While telehealth has been used more frequently during the COVID-19, Ronanki says covering certain visits and expanding the use of virtual technologies can be complicated by state and federal regulations. Some restrictions were waived in 2020, but it’s unclear whether the waivers will become permanent.
Though access and use of telehealth can also vary for patients depending on many factors, including availability, internet connectivity, device access, and privacy (or lack of) in their home setting, Ronanki sees improving access and use as vital to Anthem’s transformation.

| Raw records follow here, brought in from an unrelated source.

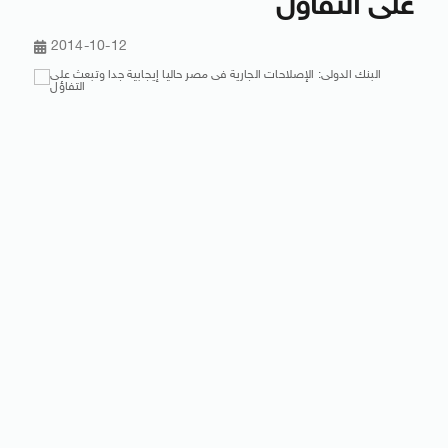
على التفاؤل
2014-10-12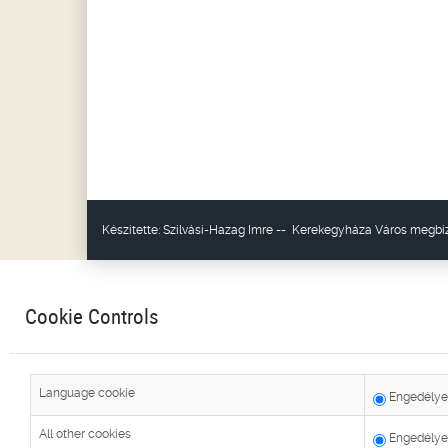
Készítette:
Szilvási-Hazag Imre
--
Kerekegyháza Város
megbíz
Cookie Controls
Language cookie
Engedélye
All other cookies
Engedélye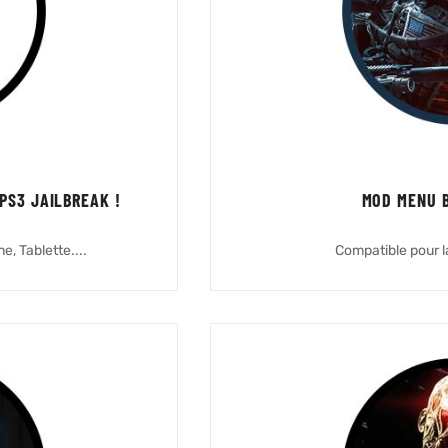
PS3 JAILBREAK !
MOD MENU B
, Tablette....
Compatible pour 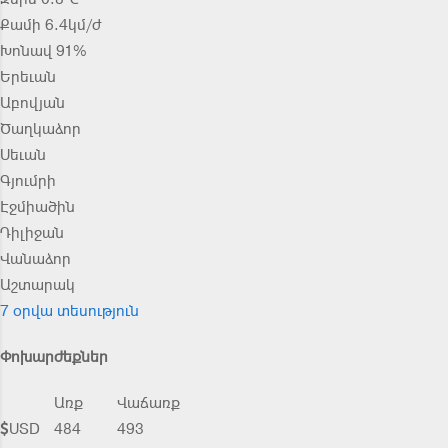
Քամի 6.4կմ/ժ
Խոնավ 91%
Երեւան
Աբովյան
Ծաղկաձոր
Սեւան
Գյումրի
Էջմիածին
Դիլիջան
Վանաձոր
Աշտարակ
7 օրվա տեսություն
Փոխարժեքներ
Առք
Վաճառք
USD
484
493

Along with enabling more virtual visits, he says Anthem is working on how providers can triage patient conditions virtually, share electronic health data quickly and securely, and determine whether care needs to be provided in-person or online. A first step will be creating better ways for people to research their own symptoms and treatment options, he adds.
A native of India, Ronanki says his interest in technology developed as a sci-fi fan who especially enjoyed “Star Trek.” He earned his bachelor’s degree in production engineering at Osmania University in Andhra Pradesh, then came to the U.S. to earn his master’s in computer science from the University of Pennsylvania.

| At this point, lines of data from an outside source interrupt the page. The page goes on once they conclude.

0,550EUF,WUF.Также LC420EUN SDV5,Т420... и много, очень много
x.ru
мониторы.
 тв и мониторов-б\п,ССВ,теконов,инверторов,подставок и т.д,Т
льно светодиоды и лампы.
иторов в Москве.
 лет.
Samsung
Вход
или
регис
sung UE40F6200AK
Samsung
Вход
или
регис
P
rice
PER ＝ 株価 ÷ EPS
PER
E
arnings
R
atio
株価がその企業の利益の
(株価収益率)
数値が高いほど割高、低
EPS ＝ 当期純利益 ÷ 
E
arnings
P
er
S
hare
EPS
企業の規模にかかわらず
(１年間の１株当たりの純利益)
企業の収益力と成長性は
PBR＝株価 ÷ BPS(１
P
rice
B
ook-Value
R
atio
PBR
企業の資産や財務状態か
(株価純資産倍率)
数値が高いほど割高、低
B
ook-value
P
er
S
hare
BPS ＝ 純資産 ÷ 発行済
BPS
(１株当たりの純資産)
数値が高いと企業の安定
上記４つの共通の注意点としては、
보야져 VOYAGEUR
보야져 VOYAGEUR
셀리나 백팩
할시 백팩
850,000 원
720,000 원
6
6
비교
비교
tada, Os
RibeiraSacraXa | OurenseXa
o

In June 2018, he joined Anthem, looking to apply his skillset to change how Anthem operates—and how its perceived as well.
“While insurance in the past might have been adversarial with a view of gatekeepers as opposed to advocates, Anthem wants to be a lifetime trusted partner and needs to help people access health care where and when they need it,” Ronanki says. “We’re laying down the foundation for a cultural mindset for the future with capabilities that position to us be a leader in our industry.”